En la industria siderúrgica, el revestimiento interno de los hornos de fundición requiere materiales que soporten temperaturas extremas y aseguren una eficiente conducción térmica. El polvo de carburo de silicio (SiC) se ha consolidado como un componente clave debido a su alta resistencia térmica y propiedades mecánicas excepcionales. Sin embargo, el tamaño de partícula del SiC influye decisivamente en el rendimiento final del revestimiento.
El principal desafío en la fabricación de revestimientos refractarios es lograr una combinación óptima entre la densidad de empaque, el grado de compactación y una transferencia térmica eficiente a través del material. Polvos muy finos (< 10 μm) suelen generar alta densidad pero presentan mayor resistencia al flujo térmico debido a mayores áreas de contacto y retención de gases. Por su parte, partículas demasiado gruesas (> 150 μm) dificultan la compactación homogénea, reduciendo la integridad estructural y aumentando porosidades.
Los estudios industriales y de laboratorio han demostrado que un rango de tamaño de partícula entre 30 a 100 μm representa una solución equilibrada, maximizando tanto la compactación como la conductividad térmica. Este intervalo permite un empaquetamiento eficiente que reduce espacios vacíos, mejora la densidad aparente hasta 2.0-2.2 g/cm³, y permite una conductividad térmica efectiva de 15-25 W/m·K bajo condiciones de operación típicas.
| Rango de tamaño (μm) | Densidad de empaquetamiento (g/cm³) | Resistencia térmica (mK/W) | Aplicabilidad principal |
|---|---|---|---|
| 5-20 | 2.3-2.4 | Alto (menor conductividad) | Material cerámico con alta densidad, no óptimo para fundición |
| 30-100 | 2.0-2.2 | Medio-Bajo (mejor conductividad) | Revestimientos internos de hornos siderúrgicos |
| 100-150+ | 1.7-1.9 | Bajo (mayor porosidad) | Componentes no críticos o rellenos |
En revestimientos para hornos de fundición de acero, la selección del tamaño de partícula 30-100 μm asegura un balance entre resistencia térmica y mecánica. Por ejemplo, una planta siderúrgica en España optimizó su recubrimiento interno reduciendo fallas por agrietamiento en un 25%, simplemente ajustando el tamaño medio del polvo de SiC dentro de ese rango. Asimismo, en la fabricación de cerámicas para hornos, el uso de esta granulometría incrementó la vida útil del material en aproximadamente un 15%.

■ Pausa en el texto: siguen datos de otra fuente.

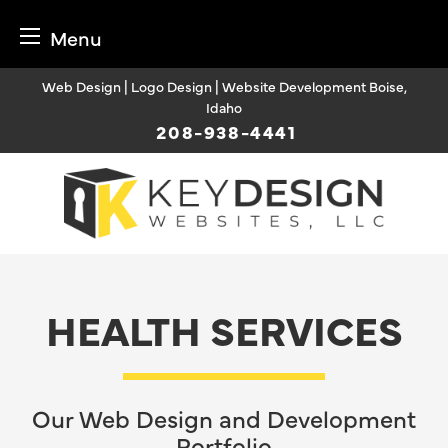
Menu
Skip
Web Design | Logo Design | Website Development Boise,
to
Idaho
content
208-938-4441
HEALTH SERVICES
Our Web Design and Development
Portfolio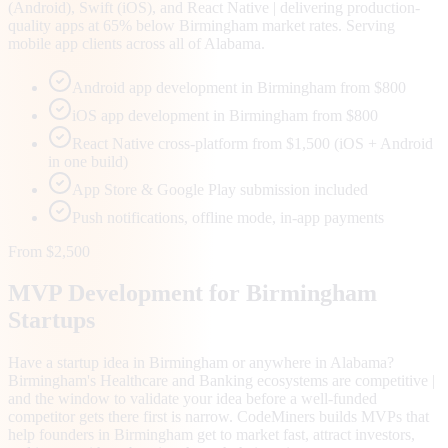
(Android), Swift (iOS), and React Native | delivering production-
quality apps at 65% below Birmingham market rates. Serving
mobile app clients across all of Alabama.
Android app development in Birmingham from $800
iOS app development in Birmingham from $800
React Native cross-platform from $1,500 (iOS + Android
in one build)
App Store & Google Play submission included
Push notifications, offline mode, in-app payments
From $2,500
MVP Development for
Birmingham
Startups
Have a startup idea in Birmingham or anywhere in Alabama?
Birmingham's Healthcare and Banking ecosystems are competitive |
and the window to validate your idea before a well-funded
competitor gets there first is narrow. CodeMiners builds MVPs that
help founders in Birmingham get to market fast, attract investors,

La medición del coeficiente de conductividad térmica es esencial para validar la selección del polvo. Se recomienda un método sencillo basado en la técnica de pulsos térmicos con equipos portátiles, que permite obtener resultados en menos de 30 minutos con un margen de error inferior al 5%. Con dichos datos, es posible ajustar la presión de sinterización y temperatura, usualmente en un rango de 1400°C a 1600°C, para maximizar la densidad y conductividad.
Los ajustes recomendados incluyen aumentos en presión aplicada durante el prensado en polvo (> 100 MPa) y control riguroso de rampas térmicas con tasas de calentamiento bajas (5°C/min) para evitar grietas y asegurar una microestructura homogénea.
¿Por qué no usar partículas más finas para mayor densidad?
Aunque las partículas finas mejoran inicialmente el empaquetamiento, también incrementan la resistencia térmica por mayor contacto superficial y potencial formación de capas aislantes por contaminantes en las interfaces, afectando conductividad.
¿Es posible mezclar diferentes tamaños de partícula?
Sí, mezclas estratificadas pueden mejorar la compactación y reducir la porosidad. Sin embargo, la proporción y homogeneidad deben ser controladas para evitar segregación y defectos.
Consideraciones durante la producción a escala industrial
Es crucial estandarizar la granulometría y mantener controles de calidad constantes, ya que variaciones pueden afectar significativamente el rendimiento térmico y la vida útil del revestimiento.